The records are to be repeated exactly, and any images in them are to be dropped.

_RECORDED INFORMATION_:
++++++++
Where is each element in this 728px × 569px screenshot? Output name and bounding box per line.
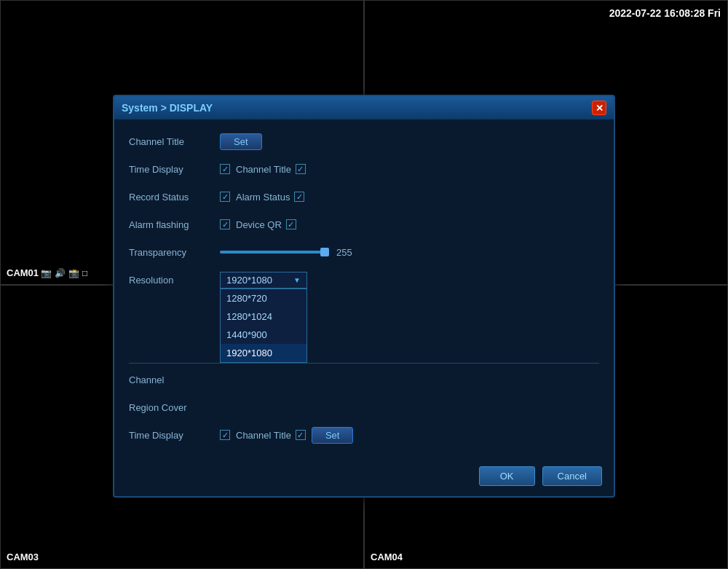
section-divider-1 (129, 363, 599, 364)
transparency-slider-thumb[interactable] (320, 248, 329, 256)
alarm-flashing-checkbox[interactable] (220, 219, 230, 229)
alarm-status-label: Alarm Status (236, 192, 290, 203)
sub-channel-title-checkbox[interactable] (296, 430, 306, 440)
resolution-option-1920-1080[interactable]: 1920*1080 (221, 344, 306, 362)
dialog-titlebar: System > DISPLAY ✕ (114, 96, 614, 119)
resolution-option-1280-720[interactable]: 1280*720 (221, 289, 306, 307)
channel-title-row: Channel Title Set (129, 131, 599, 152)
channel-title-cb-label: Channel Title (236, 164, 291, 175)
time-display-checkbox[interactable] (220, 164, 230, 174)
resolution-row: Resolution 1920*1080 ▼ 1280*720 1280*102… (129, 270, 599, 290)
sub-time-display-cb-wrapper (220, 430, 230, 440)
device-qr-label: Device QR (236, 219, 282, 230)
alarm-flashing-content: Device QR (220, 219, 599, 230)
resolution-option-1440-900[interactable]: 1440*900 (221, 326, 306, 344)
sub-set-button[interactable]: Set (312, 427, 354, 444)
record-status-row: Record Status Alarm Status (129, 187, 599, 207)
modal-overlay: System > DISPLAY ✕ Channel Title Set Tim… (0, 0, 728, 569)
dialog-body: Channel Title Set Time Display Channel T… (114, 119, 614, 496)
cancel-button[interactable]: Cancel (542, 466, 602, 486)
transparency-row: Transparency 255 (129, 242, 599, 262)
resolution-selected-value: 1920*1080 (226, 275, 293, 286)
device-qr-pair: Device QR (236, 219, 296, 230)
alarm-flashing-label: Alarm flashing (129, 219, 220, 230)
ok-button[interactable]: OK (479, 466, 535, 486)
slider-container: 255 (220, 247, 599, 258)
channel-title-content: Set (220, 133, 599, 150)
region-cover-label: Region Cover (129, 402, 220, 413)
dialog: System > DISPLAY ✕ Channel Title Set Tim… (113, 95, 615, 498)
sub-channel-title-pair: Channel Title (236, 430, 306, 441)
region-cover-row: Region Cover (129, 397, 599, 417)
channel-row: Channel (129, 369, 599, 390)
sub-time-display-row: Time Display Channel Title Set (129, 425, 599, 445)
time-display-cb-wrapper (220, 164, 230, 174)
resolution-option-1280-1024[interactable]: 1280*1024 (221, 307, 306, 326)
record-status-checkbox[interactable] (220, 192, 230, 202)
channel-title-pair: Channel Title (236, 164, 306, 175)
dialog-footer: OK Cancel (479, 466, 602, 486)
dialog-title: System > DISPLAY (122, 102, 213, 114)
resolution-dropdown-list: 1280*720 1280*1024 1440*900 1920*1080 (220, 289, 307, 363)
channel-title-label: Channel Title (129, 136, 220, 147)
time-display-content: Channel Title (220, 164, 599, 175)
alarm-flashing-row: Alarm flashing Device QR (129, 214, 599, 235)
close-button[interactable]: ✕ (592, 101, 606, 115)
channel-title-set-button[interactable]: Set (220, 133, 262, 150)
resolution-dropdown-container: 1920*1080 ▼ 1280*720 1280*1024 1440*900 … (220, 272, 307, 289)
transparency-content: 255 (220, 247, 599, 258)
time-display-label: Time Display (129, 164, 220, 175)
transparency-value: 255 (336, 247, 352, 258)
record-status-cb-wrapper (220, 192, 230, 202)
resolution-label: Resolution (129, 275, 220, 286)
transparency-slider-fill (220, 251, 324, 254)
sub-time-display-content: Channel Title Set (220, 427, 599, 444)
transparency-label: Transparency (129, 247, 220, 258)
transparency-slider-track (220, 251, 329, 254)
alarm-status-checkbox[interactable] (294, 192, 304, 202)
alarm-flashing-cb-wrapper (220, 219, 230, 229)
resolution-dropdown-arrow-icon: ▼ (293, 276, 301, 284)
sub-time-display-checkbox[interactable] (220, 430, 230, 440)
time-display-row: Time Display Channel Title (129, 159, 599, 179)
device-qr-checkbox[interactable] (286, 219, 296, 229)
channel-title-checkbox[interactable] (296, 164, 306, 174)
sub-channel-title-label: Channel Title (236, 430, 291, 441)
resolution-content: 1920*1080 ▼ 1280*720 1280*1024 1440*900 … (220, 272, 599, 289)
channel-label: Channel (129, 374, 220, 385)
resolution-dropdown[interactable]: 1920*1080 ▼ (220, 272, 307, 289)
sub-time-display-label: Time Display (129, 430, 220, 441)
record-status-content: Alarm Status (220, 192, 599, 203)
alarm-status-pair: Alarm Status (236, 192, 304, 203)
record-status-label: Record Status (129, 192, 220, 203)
++++++++
_EXPECTED ANSWER_:
Where is each element in this 728px × 569px screenshot? Output name and bounding box per line.
section-divider-1 (129, 363, 599, 364)
transparency-slider-thumb[interactable] (320, 248, 329, 256)
alarm-flashing-checkbox[interactable] (220, 219, 230, 229)
alarm-status-label: Alarm Status (236, 192, 290, 203)
sub-channel-title-checkbox[interactable] (296, 430, 306, 440)
resolution-option-1920-1080[interactable]: 1920*1080 (221, 344, 306, 362)
dialog-titlebar: System > DISPLAY ✕ (114, 96, 614, 119)
resolution-option-1280-720[interactable]: 1280*720 (221, 289, 306, 307)
channel-title-row: Channel Title Set (129, 131, 599, 152)
channel-title-cb-label: Channel Title (236, 164, 291, 175)
time-display-checkbox[interactable] (220, 164, 230, 174)
resolution-row: Resolution 1920*1080 ▼ 1280*720 1280*102… (129, 270, 599, 290)
sub-time-display-cb-wrapper (220, 430, 230, 440)
device-qr-label: Device QR (236, 219, 282, 230)
alarm-flashing-content: Device QR (220, 219, 599, 230)
resolution-option-1440-900[interactable]: 1440*900 (221, 326, 306, 344)
sub-set-button[interactable]: Set (312, 427, 354, 444)
record-status-row: Record Status Alarm Status (129, 187, 599, 207)
modal-overlay: System > DISPLAY ✕ Channel Title Set Tim… (0, 0, 728, 569)
dialog-body: Channel Title Set Time Display Channel T… (114, 119, 614, 496)
cancel-button[interactable]: Cancel (542, 466, 602, 486)
transparency-row: Transparency 255 (129, 242, 599, 262)
resolution-selected-value: 1920*1080 (226, 275, 293, 286)
device-qr-pair: Device QR (236, 219, 296, 230)
alarm-flashing-label: Alarm flashing (129, 219, 220, 230)
ok-button[interactable]: OK (479, 466, 535, 486)
slider-container: 255 (220, 247, 599, 258)
channel-title-content: Set (220, 133, 599, 150)
region-cover-label: Region Cover (129, 402, 220, 413)
dialog: System > DISPLAY ✕ Channel Title Set Tim… (113, 95, 615, 498)
sub-channel-title-pair: Channel Title (236, 430, 306, 441)
region-cover-row: Region Cover (129, 397, 599, 417)
channel-row: Channel (129, 369, 599, 390)
sub-time-display-row: Time Display Channel Title Set (129, 425, 599, 445)
time-display-cb-wrapper (220, 164, 230, 174)
resolution-option-1280-1024[interactable]: 1280*1024 (221, 307, 306, 326)
record-status-checkbox[interactable] (220, 192, 230, 202)
channel-title-pair: Channel Title (236, 164, 306, 175)
dialog-footer: OK Cancel (479, 466, 602, 486)
dialog-title: System > DISPLAY (122, 102, 213, 114)
resolution-dropdown-list: 1280*720 1280*1024 1440*900 1920*1080 (220, 289, 307, 363)
channel-title-label: Channel Title (129, 136, 220, 147)
time-display-content: Channel Title (220, 164, 599, 175)
alarm-flashing-row: Alarm flashing Device QR (129, 214, 599, 235)
close-button[interactable]: ✕ (592, 101, 606, 115)
channel-title-set-button[interactable]: Set (220, 133, 262, 150)
resolution-dropdown-container: 1920*1080 ▼ 1280*720 1280*1024 1440*900 … (220, 272, 307, 289)
transparency-content: 255 (220, 247, 599, 258)
time-display-label: Time Display (129, 164, 220, 175)
transparency-value: 255 (336, 247, 352, 258)
record-status-cb-wrapper (220, 192, 230, 202)
resolution-label: Resolution (129, 275, 220, 286)
transparency-slider-fill (220, 251, 324, 254)
sub-time-display-content: Channel Title Set (220, 427, 599, 444)
transparency-label: Transparency (129, 247, 220, 258)
transparency-slider-track (220, 251, 329, 254)
alarm-status-checkbox[interactable] (294, 192, 304, 202)
alarm-flashing-cb-wrapper (220, 219, 230, 229)
resolution-dropdown-arrow-icon: ▼ (293, 276, 301, 284)
sub-time-display-checkbox[interactable] (220, 430, 230, 440)
time-display-row: Time Display Channel Title (129, 159, 599, 179)
device-qr-checkbox[interactable] (286, 219, 296, 229)
channel-title-checkbox[interactable] (296, 164, 306, 174)
sub-channel-title-label: Channel Title (236, 430, 291, 441)
resolution-content: 1920*1080 ▼ 1280*720 1280*1024 1440*900 … (220, 272, 599, 289)
channel-label: Channel (129, 374, 220, 385)
resolution-dropdown[interactable]: 1920*1080 ▼ (220, 272, 307, 289)
sub-time-display-label: Time Display (129, 430, 220, 441)
record-status-content: Alarm Status (220, 192, 599, 203)
alarm-status-pair: Alarm Status (236, 192, 304, 203)
record-status-label: Record Status (129, 192, 220, 203)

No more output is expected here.